Stored data entries:
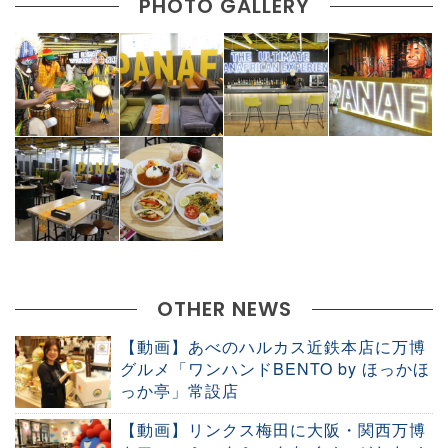
PHOTO GALLERY
OTHER NEWS
【動画】あべのハルカス近鉄本店に万博
グルメ「ワンハンドBENTO by ほっかほ
っか亭」常設店
【動画】リンクス梅田に大阪・関西万博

- Work required
Reproduce each entry precisely; the pictures stay out.

- Result of the task
PHOTO GALLERY
OTHER NEWS
【動画】あべのハルカス近鉄本店に万博
グルメ「ワンハンドBENTO by ほっかほ
っか亭」常設店
【動画】リンクス梅田に大阪・関西万博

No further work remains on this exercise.